Reducing Greenhouse Gas Emissions from Vehicle Miles Traveled
The California Global Warming Solutions Act of 2006 (AB 32) commits California to reduce its greenhouse gas (GHG) emissions to 1990 levels by 2020. The transportation sector is the top GHG emitter in California, contributing roughly 40 percent of all California emissions. Poor fuel efficiency and high vehicle miles traveled (VMT) are primary contributors to transportation sector GHG emissions. Meeting California’s GHG emissions reduction goals requires reductions in both per-mile emissions and vehicle miles traveled. Fuel efficiency has been addressed historically by federal Corporate Average Fuel Economy (CAFE) standards, and California has passed its own legislation regulating GHG emissions from vehicles.
Vehicle miles traveled, however, have historically not received legislative attention, and have been growing at a much faster rate than population or the economy. There is consequently a “VMT gap” in the current regulatory structure for GHG emissions reductions envisioned under AB 32. This Article addresses how AB 32’s developing market-based GHG emissions reduction policy, allowing for carbon offsets, could interact with implementation of the California Environmental Quality Act (CEQA) to support emissions reductions from transportation-related land use projects. Allowing carbon offsets for CEQA land use projects requires the California Air Resources Board (CARB) to acknowledge that the degree of GHG mitigation required for transportationrelated land use projects is discretionary under the CEQA process; otherwise, CARB would face the legal conundrum of allowing industry to claim offset credits for mitigation considered compulsory under a separate legal statute.
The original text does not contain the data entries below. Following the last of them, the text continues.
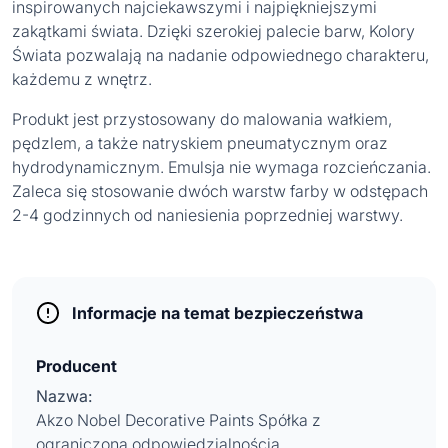
inspirowanych najciekawszymi i najpiękniejszymi
zakątkami świata. Dzięki szerokiej palecie barw, Kolory
Świata pozwalają na nadanie odpowiednego charakteru,
każdemu z wnętrz.
Produkt jest przystosowany do malowania wałkiem,
pędzlem, a także natryskiem pneumatycznym oraz
hydrodynamicznym. Emulsja nie wymaga rozcieńczania.
Zaleca się stosowanie dwóch warstw farby w odstępach
2-4 godzinnych od naniesienia poprzedniej warstwy.
Informacje na temat bezpieczeństwa
Producent
Nazwa:
Akzo Nobel Decorative Paints Spółka z
ograniczoną odpowiedzialnością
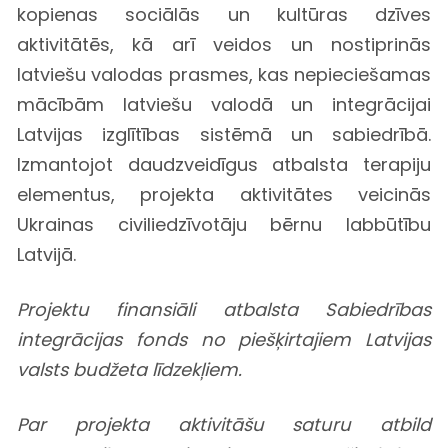
kopienas sociālās un kultūras dzīves
aktivitātēs, kā arī veidos un nostiprinās
latviešu valodas prasmes, kas nepieciešamas
mācībām latviešu valodā un integrācijai
Latvijas izglītības sistēmā un sabiedrībā.
Izmantojot daudzveidīgus atbalsta terapiju
elementus, projekta aktivitātes veicinās
Ukrainas civiliedzīvotāju bērnu labbūtību
Latvijā.
Projektu finansiāli atbalsta Sabiedrības
integrācijas fonds no piešķirtajiem Latvijas
valsts budžeta līdzekļiem.
Par projekta aktivitāšu saturu atbild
Carbon offsets for CEQA mitigation should be recognized as being additional to emissions reductions that would otherwise take place without offset investment dollars. This is because significant land use changes are necessary to meet California’s long-term GHG reduction goals and it should be a legal priority to facilitate these changes. This outcome would be most consistent with the existing CEQA regime and would increase incentives and funding available to implement GHG emissions reductions from land use-related projects.
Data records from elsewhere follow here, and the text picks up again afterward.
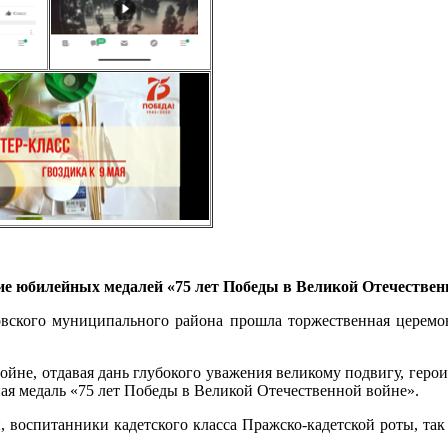
е юбилейных медалей «75 лет Победы в Великой Отечественно
овского муниципального района прошла торжественная церем
ойне, отдавая дань глубокого уважения великому подвигу, геро
я медаль «75 лет Победы в Великой Отечественной войне».
воспитанники кадетского класса Пражско-кадетской роты, так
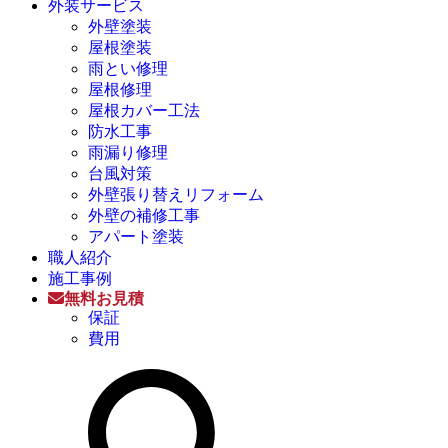
外装サービス
外壁塗装
屋根塗装
雨とい修理
屋根修理
屋根カバー工法
防水工事
雨漏り修理
台風対策
外壁張り替えリフォーム
外壁の補修工事
アパート塗装
職人紹介
施工事例
無料お見積
保証
費用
Further, we recommend that a regional transportation authority (also known as a Metropolitan Planning Organization or MPO)—the same agency charged with modeling the impacts of future development plans on GHG emissions under recent legislation designed to address vehicle miles traveled (under SB 375)— facilitate quality offset projects and coordinate offset investment dollars for CEQA mitigation. We argue that such a carbon offset program under AB 32 will prove to be more significant than SB 375 in addressing vehicle miles traveled by promoting increased investments in transportation-related land use projects.